Fiilen sonlanmış bir Dünya Savaşını atom bombası atarak yeniden sonlandıran ve askerî hakimiyetini tüm dünyaya kabul ettiren ABD, ”fırsatlar ve özgürlükler ülkesi Amerika” sloganı ile, kapitalist yaşam biçiminin güzelliklerini de bir simulasyon olarak medya vasıtasıyla üçüncü dünya ülkelerine yayıyordu. Kendisi dışındaki tüm topraklarda çıkması muhtemel her türlü çatışmayı körükleyen, hatta bizzat çıkartan ve o topraklarda yaşayan mutsuz insanların ülkelerinden göç almaya başlayan bu devlet, yıllarca sağladığı beyin ve kültür göçleriyle bir millet haline geldi.
“ABD üzerinde yaşayan ve onun için çalışan herkes Amerikalı’dır ve eşit haklara sahiptir” söylemini geliştirerek tüm dünyaya yayan ülke yine O’ydu.
Ve fakat aynı ülke aslında kendi derin devleti vasıtasıyla derin devletinin kriterlerine uymayan kimseye yaşama hakkı vermiyordu. Örneğin Yahudi bir isim ve soy isminiz yoksa ticaret yapma şansınız yok gibiydi.
O tarihlerde; Amerika adına sporda, sanatta, bilimde türlü başarılar gösteren, o ülkenin bayrağını sallayan birçok kişi, zenci oldukları için kafelere restoranlara alınmıyorlardı bile.
     ABD, başka birçok üçüncü dünya ülkesi gibi Türkiye’den de özellikle siyasetçi, bürokrat ve bilim adamı yetiştirme konusunda göç aldı.
Yani eğer ülkenizi yönetmek istiyorsanız mutlaka kapitalist sistemin öğretilerini alacağınız bir son göreviniz olacaktı. İşte artık bu yöneticiler vasıtasıyla, meclisten çıkan her türlü karar kapitalist sistemin temsilcisi olan ABD’den onaylı oluyordu.

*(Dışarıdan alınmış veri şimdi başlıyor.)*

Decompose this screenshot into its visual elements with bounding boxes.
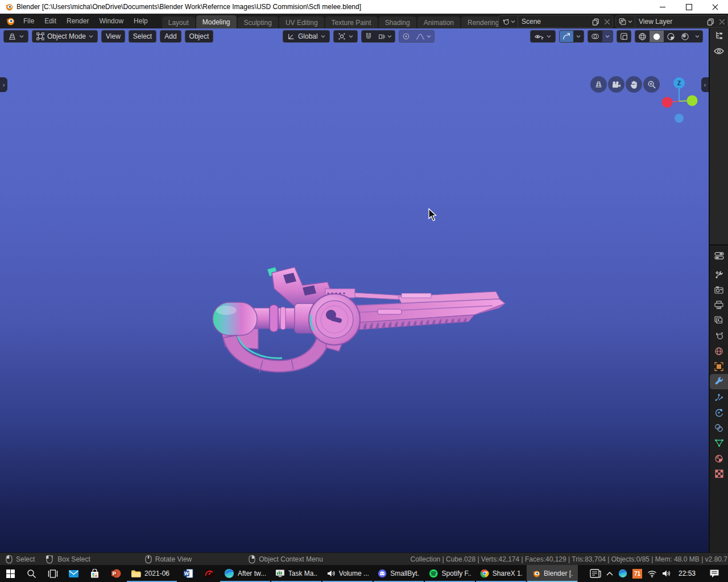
task-view-button[interactable] <box>42 565 63 582</box>
properties-tab-physics[interactable] <box>710 405 728 420</box>
add-menu[interactable]: Add <box>160 30 181 43</box>
tab-uv-editing[interactable]: UV Editing <box>279 16 324 28</box>
taskbar-item-blender[interactable]: Blender [... <box>527 565 578 582</box>
tab-texture-paint[interactable]: Texture Paint <box>325 16 378 28</box>
object-menu[interactable]: Object <box>185 30 214 43</box>
properties-tab-object[interactable] <box>710 359 728 374</box>
outliner-editor-icon[interactable] <box>714 31 723 40</box>
taskbar-search-button[interactable] <box>21 565 42 582</box>
properties-tab-modifiers[interactable] <box>710 374 728 389</box>
taskbar-item-edge[interactable]: After tw... <box>220 565 271 582</box>
clock[interactable]: 22:53 <box>679 569 696 577</box>
show-gizmos-toggle[interactable] <box>560 31 573 42</box>
properties-tab-object-data[interactable] <box>710 435 728 451</box>
word-button[interactable]: W <box>177 565 198 582</box>
menu-render[interactable]: Render <box>61 14 94 28</box>
show-overlays-toggle[interactable] <box>588 31 602 42</box>
scene-icon[interactable] <box>499 16 518 27</box>
eye-icon[interactable] <box>714 48 724 55</box>
taskbar-item-discord[interactable]: SmallByt... <box>373 565 424 582</box>
axis-y-ball[interactable] <box>687 95 698 106</box>
mail-app-button[interactable] <box>63 565 84 582</box>
scene-unlink-button[interactable] <box>602 16 613 27</box>
taskbar-item-task-manager[interactable]: Task Ma... <box>271 565 322 582</box>
wifi-icon[interactable] <box>647 570 657 577</box>
view-layer-new-copy-button[interactable] <box>705 16 717 27</box>
select-menu[interactable]: Select <box>129 30 156 43</box>
menu-edit[interactable]: Edit <box>39 14 61 28</box>
properties-tab-output[interactable] <box>710 297 728 313</box>
minimize-button[interactable] <box>650 0 676 14</box>
show-object-types-button[interactable] <box>530 30 556 43</box>
menu-help[interactable]: Help <box>129 14 153 28</box>
toolbar-expand-arrow[interactable]: › <box>0 77 7 92</box>
shading-material-button[interactable] <box>664 31 678 42</box>
taskbar-item-chrome[interactable]: ShareX 1... <box>475 565 527 582</box>
taskbar-item-folder[interactable]: 2021-06 <box>126 565 177 582</box>
tab-sculpting[interactable]: Sculpting <box>238 16 278 28</box>
3d-viewport[interactable]: Object Mode View Select Add Object Globa… <box>0 28 709 552</box>
tab-layout[interactable]: Layout <box>162 16 195 28</box>
properties-tab-material[interactable] <box>710 451 728 466</box>
pan-view-button[interactable] <box>626 76 642 93</box>
mode-select-button[interactable]: Object Mode <box>32 30 98 43</box>
powerpoint-button[interactable]: P <box>105 565 126 582</box>
camera-view-button[interactable] <box>608 76 624 93</box>
scene-new-copy-button[interactable] <box>590 16 602 27</box>
shading-wireframe-button[interactable] <box>635 31 650 42</box>
transform-orientation-button[interactable]: Global <box>283 30 330 43</box>
gauge-app-button[interactable] <box>198 565 220 582</box>
xray-toggle[interactable] <box>617 30 631 43</box>
axis-negz-ball[interactable] <box>675 114 684 123</box>
overlays-dropdown[interactable] <box>602 31 613 42</box>
menu-file[interactable]: File <box>18 14 39 28</box>
properties-tab-particles[interactable] <box>710 389 728 405</box>
proportional-edit-toggle[interactable] <box>399 31 413 42</box>
properties-tab-render[interactable] <box>710 282 728 297</box>
start-button[interactable] <box>0 565 21 582</box>
taskbar-item-spotify[interactable]: Spotify F... <box>424 565 475 582</box>
tray-edge-icon[interactable] <box>618 569 627 578</box>
close-button[interactable] <box>702 0 728 14</box>
shading-dropdown[interactable] <box>692 31 702 42</box>
properties-tab-texture[interactable] <box>710 466 728 481</box>
tab-animation[interactable]: Animation <box>417 16 460 28</box>
snap-toggle-button[interactable] <box>362 31 375 42</box>
window-controls <box>650 0 728 14</box>
view-layer-remove-button[interactable] <box>717 16 727 27</box>
properties-editor-icon[interactable] <box>710 248 728 263</box>
weapon-model[interactable] <box>208 256 510 376</box>
properties-tab-constraints[interactable] <box>710 420 728 435</box>
view-menu[interactable]: View <box>101 30 125 43</box>
proportional-falloff-button[interactable] <box>413 31 434 42</box>
tab-modeling[interactable]: Modeling <box>196 15 237 28</box>
view-layer-name[interactable]: View Layer <box>635 18 705 26</box>
shading-solid-button[interactable] <box>650 31 664 42</box>
news-widget-icon[interactable] <box>590 569 601 578</box>
blender-app-menu-icon[interactable] <box>5 16 15 26</box>
scene-name[interactable]: Scene <box>518 18 590 26</box>
tray-chevron-up-icon[interactable] <box>606 571 613 576</box>
view-layer-icon[interactable] <box>616 16 635 27</box>
snap-target-button[interactable] <box>375 31 395 42</box>
editor-type-button[interactable] <box>3 30 28 43</box>
properties-tab-scene[interactable] <box>710 328 728 343</box>
menu-window[interactable]: Window <box>94 14 129 28</box>
axis-orientation-gizmo[interactable]: Z <box>653 76 708 125</box>
tab-shading[interactable]: Shading <box>379 16 416 28</box>
taskbar-item-volume[interactable]: Volume ... <box>322 565 373 582</box>
gizmo-dropdown[interactable] <box>573 31 584 42</box>
ms-store-button[interactable] <box>84 565 105 582</box>
temp-monitor-badge[interactable]: 71 <box>632 569 642 579</box>
perspective-toggle-button[interactable] <box>590 76 607 93</box>
properties-tab-view-layer[interactable] <box>710 313 728 328</box>
properties-tab-tool[interactable] <box>710 267 728 282</box>
axis-x-ball[interactable] <box>662 97 673 108</box>
shading-rendered-button[interactable] <box>678 31 692 42</box>
properties-tab-world[interactable] <box>710 343 728 359</box>
speaker-icon[interactable] <box>662 569 671 577</box>
notification-center-button[interactable] <box>703 565 726 582</box>
pivot-point-button[interactable] <box>333 30 358 43</box>
outliner-panel[interactable] <box>710 28 728 246</box>
maximize-button[interactable] <box>676 0 702 14</box>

Temel amaç, eğitilmiş gözüken fakat cahil bırakılmış halklardı. Ancak bu sayede ülke medyasının inanmanızı istediği şeylere kolayca inanabilirdiniz.

Kapitalist sistem, gözünüzün gördüğü ve hatta görmediği her şeyi kapitale (sermayeye) dönüştürme eğilimindedir. Bunu depolar, reklamını yapar ve satar. Satışı yaparken birinci amaç daha fazla kâr elde etmektir.
Bunu sağlamak da ucuz işgücünden geçer.
Ucuz işgücünü artırmak sınıfları artırmaktan geçer.
Ne kadar eğitimsiz, fakir bırakılmış topluluk varsa o kadar da ucuz işgücü var demektir.
Bu toplulukların bilinçlenmesini önlemenin yegâne yolu ise onları ayrı tutabilmektir.
Bunu başarmanın tek yolu ise onlara bir alt kimlik kazandırmaktır.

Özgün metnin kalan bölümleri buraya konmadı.